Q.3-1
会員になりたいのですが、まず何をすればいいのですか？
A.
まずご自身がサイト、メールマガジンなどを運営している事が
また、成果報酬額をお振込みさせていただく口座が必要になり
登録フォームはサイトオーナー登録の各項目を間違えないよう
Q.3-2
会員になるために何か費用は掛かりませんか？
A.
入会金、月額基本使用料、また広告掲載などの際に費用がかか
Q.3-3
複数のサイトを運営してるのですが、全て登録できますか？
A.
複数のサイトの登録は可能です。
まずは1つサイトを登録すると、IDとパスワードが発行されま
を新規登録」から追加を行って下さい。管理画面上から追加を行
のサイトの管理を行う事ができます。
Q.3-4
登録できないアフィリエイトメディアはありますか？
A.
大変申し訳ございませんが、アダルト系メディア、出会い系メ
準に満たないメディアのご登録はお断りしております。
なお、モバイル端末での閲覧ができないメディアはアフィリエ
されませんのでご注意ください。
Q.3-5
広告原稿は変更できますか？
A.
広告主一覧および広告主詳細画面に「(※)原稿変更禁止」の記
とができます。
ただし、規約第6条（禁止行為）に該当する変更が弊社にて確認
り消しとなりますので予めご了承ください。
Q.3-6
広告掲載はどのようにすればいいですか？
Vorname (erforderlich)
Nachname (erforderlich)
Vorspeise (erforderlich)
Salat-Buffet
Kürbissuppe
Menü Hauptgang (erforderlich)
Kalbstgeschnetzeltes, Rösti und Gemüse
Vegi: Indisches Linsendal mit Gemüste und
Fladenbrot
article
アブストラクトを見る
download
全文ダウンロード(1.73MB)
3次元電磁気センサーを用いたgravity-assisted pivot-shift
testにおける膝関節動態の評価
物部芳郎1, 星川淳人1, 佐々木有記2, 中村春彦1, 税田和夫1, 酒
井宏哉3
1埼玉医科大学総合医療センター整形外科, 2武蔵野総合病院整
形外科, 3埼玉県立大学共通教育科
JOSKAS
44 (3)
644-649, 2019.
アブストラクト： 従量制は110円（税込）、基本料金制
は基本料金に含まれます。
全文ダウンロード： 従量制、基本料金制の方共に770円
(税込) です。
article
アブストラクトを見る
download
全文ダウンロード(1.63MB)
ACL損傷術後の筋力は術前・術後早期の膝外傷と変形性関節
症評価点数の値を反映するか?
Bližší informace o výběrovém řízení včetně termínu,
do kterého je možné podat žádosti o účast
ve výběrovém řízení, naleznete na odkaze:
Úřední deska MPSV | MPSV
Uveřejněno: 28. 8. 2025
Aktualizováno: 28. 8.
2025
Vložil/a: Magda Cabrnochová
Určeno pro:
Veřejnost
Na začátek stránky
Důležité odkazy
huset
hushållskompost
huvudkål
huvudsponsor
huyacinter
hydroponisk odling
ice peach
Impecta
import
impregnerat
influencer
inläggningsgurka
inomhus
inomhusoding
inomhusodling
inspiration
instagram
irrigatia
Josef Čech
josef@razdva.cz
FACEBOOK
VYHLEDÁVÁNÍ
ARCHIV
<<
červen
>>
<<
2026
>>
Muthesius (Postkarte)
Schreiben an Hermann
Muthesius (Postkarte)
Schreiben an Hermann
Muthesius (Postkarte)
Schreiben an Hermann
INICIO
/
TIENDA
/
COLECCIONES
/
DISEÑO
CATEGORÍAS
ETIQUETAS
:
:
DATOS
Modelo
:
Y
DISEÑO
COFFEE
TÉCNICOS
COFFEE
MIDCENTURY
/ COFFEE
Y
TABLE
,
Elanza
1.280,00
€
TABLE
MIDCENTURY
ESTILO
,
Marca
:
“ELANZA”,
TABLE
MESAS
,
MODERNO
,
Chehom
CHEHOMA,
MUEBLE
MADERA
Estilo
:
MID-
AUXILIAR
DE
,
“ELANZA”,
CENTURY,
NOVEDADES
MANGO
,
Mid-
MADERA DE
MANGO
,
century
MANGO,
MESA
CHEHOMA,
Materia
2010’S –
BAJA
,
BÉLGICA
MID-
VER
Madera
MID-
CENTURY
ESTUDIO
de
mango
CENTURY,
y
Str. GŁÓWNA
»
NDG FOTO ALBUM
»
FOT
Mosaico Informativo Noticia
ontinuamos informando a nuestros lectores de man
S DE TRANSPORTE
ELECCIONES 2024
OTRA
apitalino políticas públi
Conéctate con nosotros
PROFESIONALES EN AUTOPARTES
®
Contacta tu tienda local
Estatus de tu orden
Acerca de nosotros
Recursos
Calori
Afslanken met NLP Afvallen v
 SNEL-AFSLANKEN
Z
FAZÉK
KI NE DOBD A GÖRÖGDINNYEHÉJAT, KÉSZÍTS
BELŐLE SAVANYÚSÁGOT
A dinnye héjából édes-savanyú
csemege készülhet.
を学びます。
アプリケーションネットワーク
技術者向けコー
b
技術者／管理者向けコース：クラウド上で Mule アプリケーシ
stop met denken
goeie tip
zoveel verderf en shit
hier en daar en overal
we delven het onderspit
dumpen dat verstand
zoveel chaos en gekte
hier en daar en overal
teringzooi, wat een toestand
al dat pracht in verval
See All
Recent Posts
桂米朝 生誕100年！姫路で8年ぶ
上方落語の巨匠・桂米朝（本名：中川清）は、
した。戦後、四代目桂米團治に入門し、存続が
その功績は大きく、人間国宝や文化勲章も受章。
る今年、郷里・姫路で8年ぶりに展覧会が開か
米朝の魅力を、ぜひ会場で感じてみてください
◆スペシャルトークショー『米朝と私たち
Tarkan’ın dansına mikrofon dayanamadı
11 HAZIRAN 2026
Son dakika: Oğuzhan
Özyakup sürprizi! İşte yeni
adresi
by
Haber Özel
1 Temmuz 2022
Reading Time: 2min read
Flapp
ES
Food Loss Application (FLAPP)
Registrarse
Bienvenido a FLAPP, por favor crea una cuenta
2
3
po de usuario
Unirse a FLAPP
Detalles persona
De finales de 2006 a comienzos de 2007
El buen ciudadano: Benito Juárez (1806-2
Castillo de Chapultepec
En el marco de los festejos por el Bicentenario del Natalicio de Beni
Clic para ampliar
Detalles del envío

TASK DETAILS
Would you transcribe the listing word for word?

TASK OUTPUT
Q.3-1
会員になりたいのですが、まず何をすればいいのですか？
A.
まずご自身がサイト、メールマガジンなどを運営している事が
また、成果報酬額をお振込みさせていただく口座が必要になり
登録フォームはサイトオーナー登録の各項目を間違えないよう
Q.3-2
会員になるために何か費用は掛かりませんか？
A.
入会金、月額基本使用料、また広告掲載などの際に費用がかか
Q.3-3
複数のサイトを運営してるのですが、全て登録できますか？
A.
複数のサイトの登録は可能です。
まずは1つサイトを登録すると、IDとパスワードが発行されま
を新規登録」から追加を行って下さい。管理画面上から追加を行
のサイトの管理を行う事ができます。
Q.3-4
登録できないアフィリエイトメディアはありますか？
A.
大変申し訳ございませんが、アダルト系メディア、出会い系メ
準に満たないメディアのご登録はお断りしております。
なお、モバイル端末での閲覧ができないメディアはアフィリエ
されませんのでご注意ください。
Q.3-5
広告原稿は変更できますか？
A.
広告主一覧および広告主詳細画面に「(※)原稿変更禁止」の記
とができます。
ただし、規約第6条（禁止行為）に該当する変更が弊社にて確認
り消しとなりますので予めご了承ください。
Q.3-6
広告掲載はどのようにすればいいですか？
Vorname (erforderlich)
Nachname (erforderlich)
Vorspeise (erforderlich)
Salat-Buffet
Kürbissuppe
Menü Hauptgang (erforderlich)
Kalbstgeschnetzeltes, Rösti und Gemüse
Vegi: Indisches Linsendal mit Gemüste und
Fladenbrot
article
アブストラクトを見る
download
全文ダウンロード(1.73MB)
3次元電磁気センサーを用いたgravity-assisted pivot-shift
testにおける膝関節動態の評価
物部芳郎1, 星川淳人1, 佐々木有記2, 中村春彦1, 税田和夫1, 酒
井宏哉3
1埼玉医科大学総合医療センター整形外科, 2武蔵野総合病院整
形外科, 3埼玉県立大学共通教育科
JOSKAS
44 (3)
644-649, 2019.
アブストラクト： 従量制は110円（税込）、基本料金制
は基本料金に含まれます。
全文ダウンロード： 従量制、基本料金制の方共に770円
(税込) です。
article
アブストラクトを見る
download
全文ダウンロード(1.63MB)
ACL損傷術後の筋力は術前・術後早期の膝外傷と変形性関節
症評価点数の値を反映するか?
Bližší informace o výběrovém řízení včetně termínu,
do kterého je možné podat žádosti o účast
ve výběrovém řízení, naleznete na odkaze:
Úřední deska MPSV | MPSV
Uveřejněno: 28. 8. 2025
Aktualizováno: 28. 8.
2025
Vložil/a: Magda Cabrnochová
Určeno pro:
Veřejnost
Na začátek stránky
Důležité odkazy
huset
hushållskompost
huvudkål
huvudsponsor
huyacinter
hydroponisk odling
ice peach
Impecta
import
impregnerat
influencer
inläggningsgurka
inomhus
inomhusoding
inomhusodling
inspiration
instagram
irrigatia
Josef Čech
josef@razdva.cz
FACEBOOK
VYHLEDÁVÁNÍ
ARCHIV
<<
červen
>>
<<
2026
>>
Muthesius (Postkarte)
Schreiben an Hermann
Muthesius (Postkarte)
Schreiben an Hermann
Muthesius (Postkarte)
Schreiben an Hermann
INICIO
/
TIENDA
/
COLECCIONES
/
DISEÑO
CATEGORÍAS
ETIQUETAS
:
:
DATOS
Modelo
:
Y
DISEÑO
COFFEE
TÉCNICOS
COFFEE
MIDCENTURY
/ COFFEE
Y
TABLE
,
Elanza
1.280,00
€
TABLE
MIDCENTURY
ESTILO
,
Marca
:
“ELANZA”,
TABLE
MESAS
,
MODERNO
,
Chehom
CHEHOMA,
MUEBLE
MADERA
Estilo
:
MID-
AUXILIAR
DE
,
“ELANZA”,
CENTURY,
NOVEDADES
MANGO
,
Mid-
MADERA DE
MANGO
,
century
MANGO,
MESA
CHEHOMA,
Materia
2010’S –
BAJA
,
BÉLGICA
MID-
VER
Madera
MID-
CENTURY
ESTUDIO
de
mango
CENTURY,
y
Str. GŁÓWNA
»
NDG FOTO ALBUM
»
FOT
Mosaico Informativo Noticia
ontinuamos informando a nuestros lectores de man
S DE TRANSPORTE
ELECCIONES 2024
OTRA
apitalino políticas públi
Conéctate con nosotros
PROFESIONALES EN AUTOPARTES
®
Contacta tu tienda local
Estatus de tu orden
Acerca de nosotros
Recursos
Calori
Afslanken met NLP Afvallen v
 SNEL-AFSLANKEN
Z
FAZÉK
KI NE DOBD A GÖRÖGDINNYEHÉJAT, KÉSZÍTS
BELŐLE SAVANYÚSÁGOT
A dinnye héjából édes-savanyú
csemege készülhet.
を学びます。
アプリケーションネットワーク
技術者向けコー
b
技術者／管理者向けコース：クラウド上で Mule アプリケーシ
stop met denken
goeie tip
zoveel verderf en shit
hier en daar en overal
we delven het onderspit
dumpen dat verstand
zoveel chaos en gekte
hier en daar en overal
teringzooi, wat een toestand
al dat pracht in verval
See All
Recent Posts
桂米朝 生誕100年！姫路で8年ぶ
上方落語の巨匠・桂米朝（本名：中川清）は、
した。戦後、四代目桂米團治に入門し、存続が
その功績は大きく、人間国宝や文化勲章も受章。
る今年、郷里・姫路で8年ぶりに展覧会が開か
米朝の魅力を、ぜひ会場で感じてみてください
◆スペシャルトークショー『米朝と私たち
Tarkan’ın dansına mikrofon dayanamadı
11 HAZIRAN 2026
Son dakika: Oğuzhan
Özyakup sürprizi! İşte yeni
adresi
by
Haber Özel
1 Temmuz 2022
Reading Time: 2min read
Flapp
ES
Food Loss Application (FLAPP)
Registrarse
Bienvenido a FLAPP, por favor crea una cuenta
2
3
po de usuario
Unirse a FLAPP
Detalles persona
De finales de 2006 a comienzos de 2007
El buen ciudadano: Benito Juárez (1806-2
Castillo de Chapultepec
En el marco de los festejos por el Bicentenario del Natalicio de Beni
Clic para ampliar
Detalles del envío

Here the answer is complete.